Live from the Denver Press Club with Rob Scoggins Jr – “Topic of Conversation”
On the night of January 6, 2016, Kevin Baranowski, founder of the Luca John Foundation, and Janet Dybek, the State Director for Colorado’s operations, interviewed with the Denver Press Club. The following is a summary of the event and includes a full recording of the podcast.
The show opens up with Rob Scoggins Jr. of the Denver Press Club introducing Kevin Baranowski, the founder of The Luca John Foundation. We are briefly taken through the Baranowski’s early years in establishing the foundation, and the good work Kevin, his wife Nickie, and his team have been able to accomplish over the decade since opening its doors. Though its focus remains in North America, the Luca John Foundation has received international acclaim and vocal support from many influential religious figures and political weight-lifters such as Pope Benedict, Charles Philip Arthur George (Prince of Wales), and Malcolm Turnbull (Prime Minster of Australia).
Kevin explains how the foundation’s mission is twofold. One avenue is providing a support network and funding for organizations that help increase survivability and the quality of life for children diagnosed with skeletal dysplasia. The second part is offering counseling and bereavement assistance to those families who have lost a child up to one year of age.
At 23 weeks, after countless hours of research and many sleepless nights, Kevin and Nickie were faced with one of the most difficult choices, go to term or end the pregnancy. If carried to term, the stress of the pregnancy could cause catastrophic health problems like preeclampsia and possible cardiac arrest. So, with heavy hearts, the Baranowski’s decided to proceed with an early induction. Little Luca lived only 90 minutes, but in that short time, he was showered with a lifetime of love. It was then that Luca’s life inspired a legacy and shaped a new mission to light the way for other families affected by Skeletal Dysplasia.

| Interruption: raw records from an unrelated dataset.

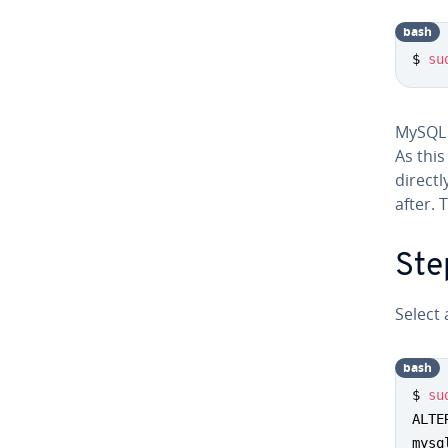
bash
$ 
su
MySQL i
As thi
directl
after. 
Ste
Select
bash
$ 
su
ALTE
mysq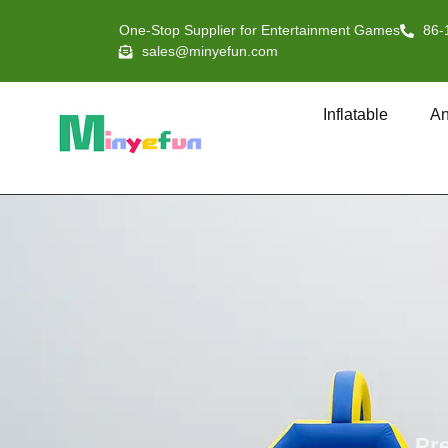
One-Stop Supplier for Entertainment Games
86-
sales@minyefun.com
Inflatable
An
Pre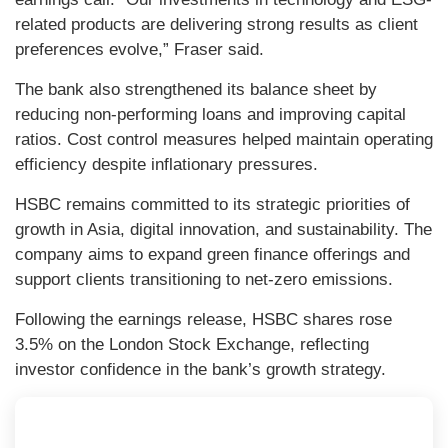
related products are delivering strong results as client
preferences evolve,” Fraser said.
The bank also strengthened its balance sheet by
reducing non-performing loans and improving capital
ratios. Cost control measures helped maintain operating
efficiency despite inflationary pressures.
HSBC remains committed to its strategic priorities of
growth in Asia, digital innovation, and sustainability. The
company aims to expand green finance offerings and
support clients transitioning to net-zero emissions.
Following the earnings release, HSBC shares rose
3.5% on the London Stock Exchange, reflecting
investor confidence in the bank’s growth strategy.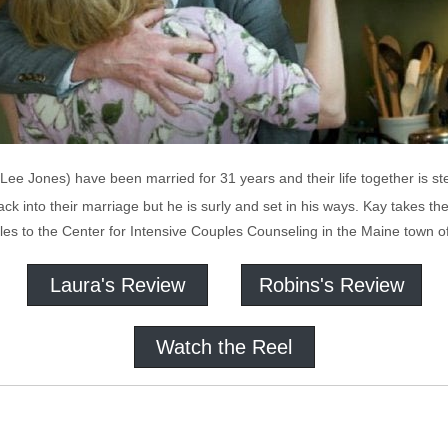
ee Jones) have been married for 31 years and their life together is st
k into their marriage but he is surly and set in his ways. Kay takes t
les to the Center for Intensive Couples Counseling in the Maine town o
Laura's Review
Robins's Review
Watch the Reel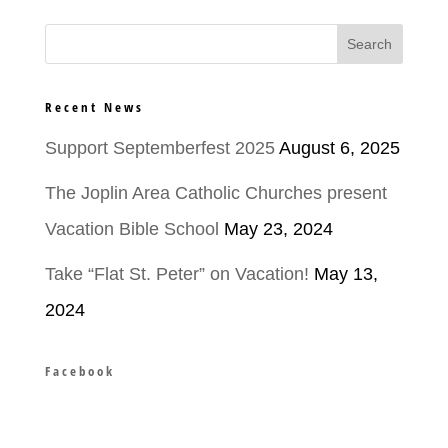
Recent News
Support Septemberfest 2025
August 6, 2025
The Joplin Area Catholic Churches present
Vacation Bible School
May 23, 2024
Take “Flat St. Peter” on Vacation!
May 13,
2024
Facebook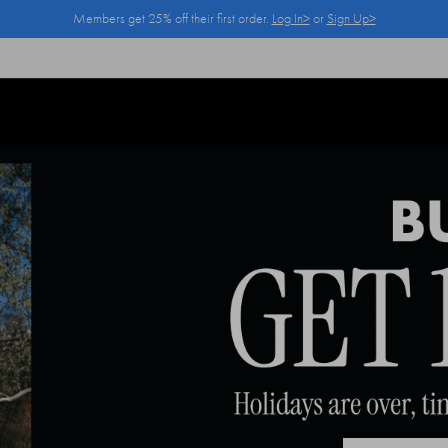
Members get 25% off their first order.
Log In>
or
Sign Up>
Log In>
or
Sign Up>
before you checkout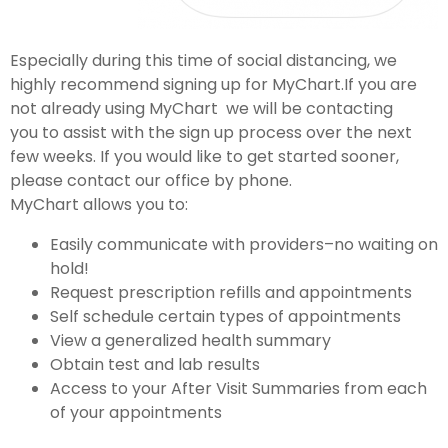
Especially during this time of social distancing, we
highly recommend signing up for MyChart.If you are
not already using MyChart we will be contacting
you to assist with the sign up process over the next
few weeks. If you would like to get started sooner,
please contact our office by phone.
MyChart allows you to:
Easily communicate with providers–no waiting on
hold!
Request prescription refills and appointments
Self schedule certain types of appointments
View a generalized health summary
Obtain test and lab results
Access to your After Visit Summaries from each
of your appointments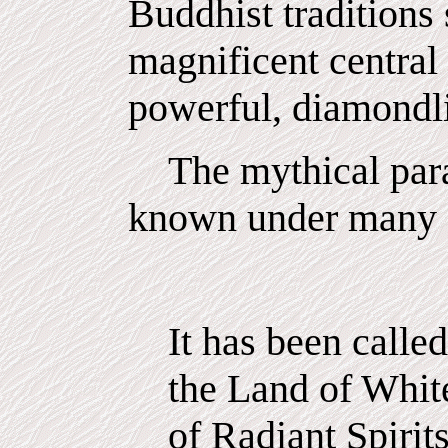
Buddhist traditions 
magnificent central 
powerful, diamondli
The mythical para
known under many d
It has been calle
the Land of White
of Radiant Spirit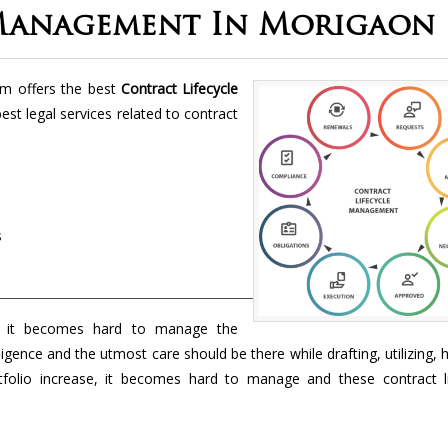
 Management In Morigaon
rm offers the best
Contract Lifecycle
best legal services related to contract
s
 it becomes hard to manage the
ligence and the utmost care should be there while drafting, utilizing, 
folio increase, it becomes hard to manage and these contract li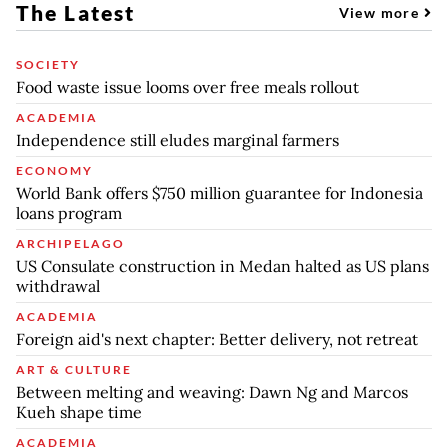
The Latest
View more
SOCIETY
Food waste issue looms over free meals rollout
ACADEMIA
Independence still eludes marginal farmers
ECONOMY
World Bank offers $750 million guarantee for Indonesia
loans program
ARCHIPELAGO
US Consulate construction in Medan halted as US plans
withdrawal
ACADEMIA
Foreign aid's next chapter: Better delivery, not retreat
ART & CULTURE
Between melting and weaving: Dawn Ng and Marcos
Kueh shape time
ACADEMIA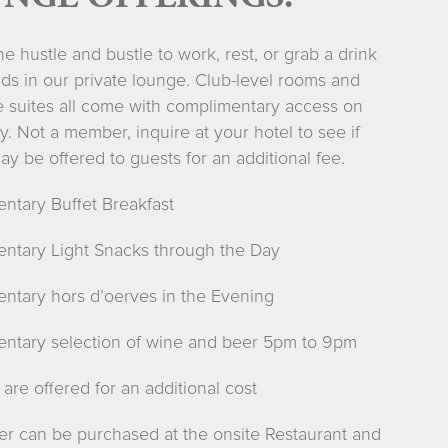
e hustle and bustle to work, rest, or grab a drink
nds in our private lounge. Club-level rooms and
e suites all come with complimentary access on
y. Not a member, inquire at your hotel to see if
y be offered to guests for an additional fee.
ntary Buffet Breakfast
ntary Light Snacks through the Day
ntary hors d’oerves in the Evening
ntary selection of wine and beer 5pm to 9pm
 are offered for an additional cost
ner can be purchased at the onsite Restaurant and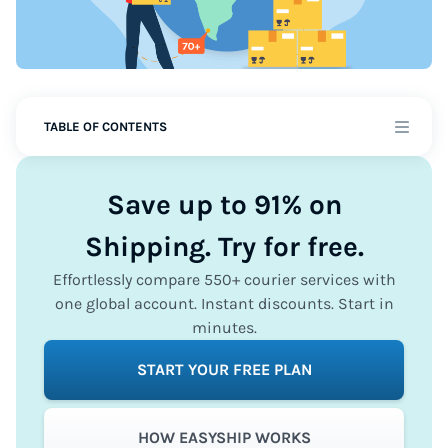
TABLE OF CONTENTS
Save up to 91% on
Shipping. Try for free.
Effortlessly compare 550+ courier services with
one global account. Instant discounts. Start in
minutes.
START YOUR FREE PLAN
HOW EASYSHIP WORKS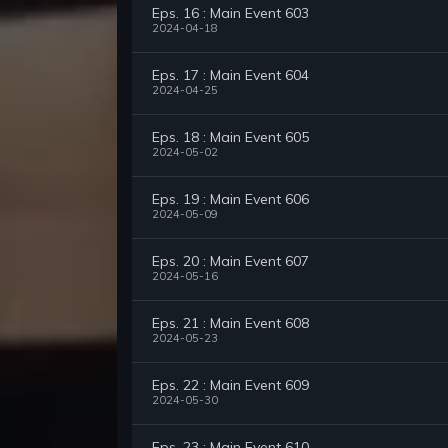
Eps. 16 : Main Event 603
2024-04-18
Eps. 17 : Main Event 604
2024-04-25
Eps. 18 : Main Event 605
2024-05-02
Eps. 19 : Main Event 606
2024-05-09
Eps. 20 : Main Event 607
2024-05-16
Eps. 21 : Main Event 608
2024-05-23
Eps. 22 : Main Event 609
2024-05-30
Eps. 23 : Main Event 610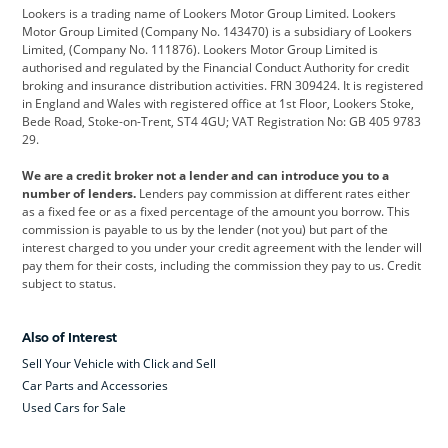
Lookers is a trading name of Lookers Motor Group Limited. Lookers
Citroen
Corvette
CUPRA
Motor Group Limited (Company No. 143470) is a subsidiary of Lookers
Limited, (Company No. 111876). Lookers Motor Group Limited is
Dacia
Defender
Discovery
authorised and regulated by the Financial Conduct Authority for credit
broking and insurance distribution activities. FRN 309424. It is registered
DS Automobiles
Electric
Ferrari
in England and Wales with registered office at 1st Floor, Lookers Stoke,
Bede Road, Stoke-on-Trent, ST4 4GU; VAT Registration No: GB 405 9783
Ford
Ford Pro
Geely
29.
GWM
Hyundai
Jaguar
We are a credit broker not a lender and can introduce you to a
number of lenders.
Lenders pay commission at different rates either
Jeep
Kia
Land Rover
as a fixed fee or as a fixed percentage of the amount you borrow. This
commission is payable to us by the lender (not you) but part of the
Leapmotor
Lexus
Lotus
interest charged to you under your credit agreement with the lender will
pay them for their costs, including the commission they pay to us. Credit
Maserati
Mercedes-Benz
MINI
subject to status.
Nissan
Peugeot
Polestar
Also of Interest
Range Rover
Renault
SEAT
Sell Your Vehicle with Click and Sell
Skoda
smart
Toyota
Car Parts and Accessories
Used Cars for Sale
Vauxhall
Volkswagen
Volkswagen Vans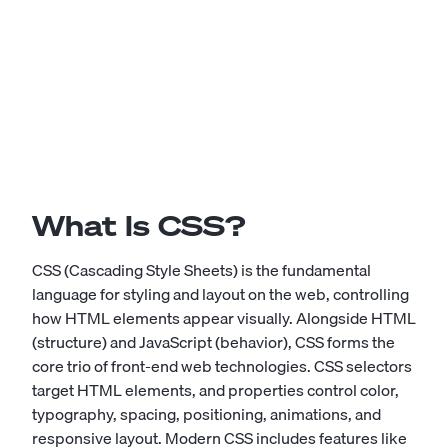
What Is CSS?
CSS (Cascading Style Sheets) is the fundamental
language for styling and layout on the web, controlling
how HTML elements appear visually. Alongside HTML
(structure) and JavaScript (behavior), CSS forms the
core trio of front-end web technologies. CSS selectors
target HTML elements, and properties control color,
typography, spacing, positioning, animations, and
responsive layout. Modern CSS includes features like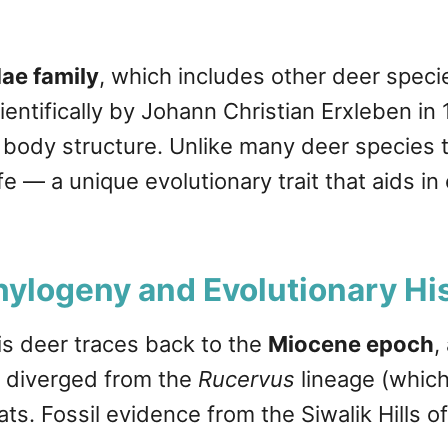
ae family
, which includes other deer spec
cientifically by Johann Christian Erxleben i
 body structure. Unlike many deer species t
fe — a unique evolutionary trait that aids i
hylogeny and Evolutionary Hi
is deer traces back to the
Miocene epoch
,
diverged from the
Rucervus
lineage (which
s. Fossil evidence from the Siwalik Hills of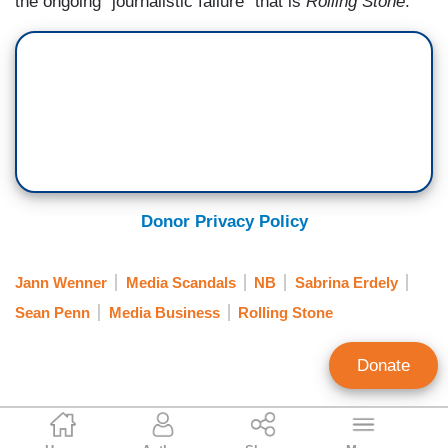
the ongoing "journalistic failure" that is
Rolling Stone
.
Donor Privacy Policy
Jann Wenner
Media Scandals
NB
Sabrina Erdely
Sean Penn
Media Business
Rolling Stone
Donate
Melissa Mullins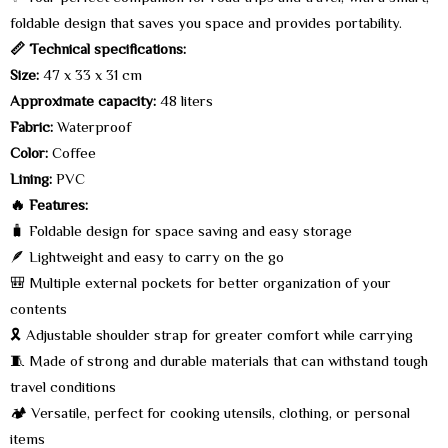
foldable design that saves you space and provides portability.
📏 Technical specifications:
Size:
47 x 33 x 31 cm
Approximate capacity:
48 liters
Fabric:
Waterproof
Color:
Coffee
Lining:
PVC
🔥 Features:
🧳 Foldable design for space saving and easy storage
🪶 Lightweight and easy to carry on the go
🎒 Multiple external pockets for better organization of your
contents
🎗️ Adjustable shoulder strap for greater comfort while carrying
🧵 Made of strong and durable materials that can withstand tough
travel conditions
🏕️ Versatile, perfect for cooking utensils, clothing, or personal
items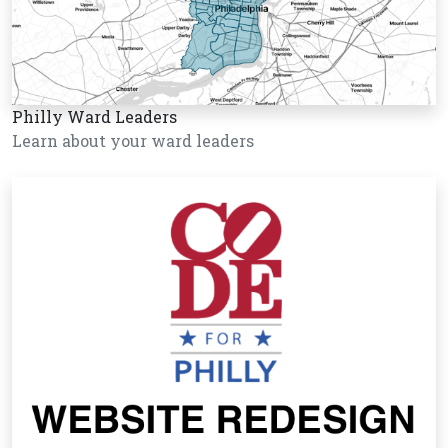
Philly Ward Leaders
Learn about your ward leaders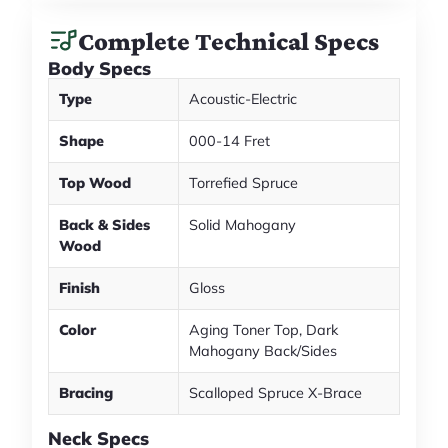
Complete Technical Specs
Body Specs
Type
Acoustic-Electric
Shape
000-14 Fret
Top Wood
Torrefied Spruce
Back & Sides
Solid Mahogany
Wood
Finish
Gloss
Color
Aging Toner Top, Dark
Mahogany Back/Sides
Bracing
Scalloped Spruce X-Brace
Neck Specs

Digging deeper into the details of their son’s disorder, Kevin explains that skeletal dysplasia is not just dwarfism. There are over 300 different types of skeletal dysplasia, almost all of them fatal, and, because of the relative rarity of skeletal dysplasia, scientists have studied less than 10% of them. In fact, Luca John’s diagnosis was so rare, he was only the 31st known case in the United States. Due to this void in the information chain, many families are left feeling helpless and largely without answers in the face of a very frightening diagnosis. When Luca John, was diagnosed with skeletal dysplasia in 2006, Kevin and Nickie were one of these families.
Since then, there has been slow advancements in research concerning this condition, specifically in California. There is now a “Luca” gene of the specific dysplasia which Luca had, but to this day there is no genetic testing available for most forms of dysplasia. This imperative is the reasoning behind the foundation’s secondary mission, to support research and provide medical grants. Kevin is happy to report that many doctors have begun to reach out directly to the foundation, looking for such assistance.
In addition to the medical research which is being funded by the foundation, the primary purpose is to provide counseling and bereavement assistance to families in need. The Luca John Foundation is currently the only national foundation that offers monetary assistance. Kevin shares that the foundation has helped over 200 families in over 30 states with bereavement assistance, and in their tenth year of operation, Kevin can’t imagine slowing down.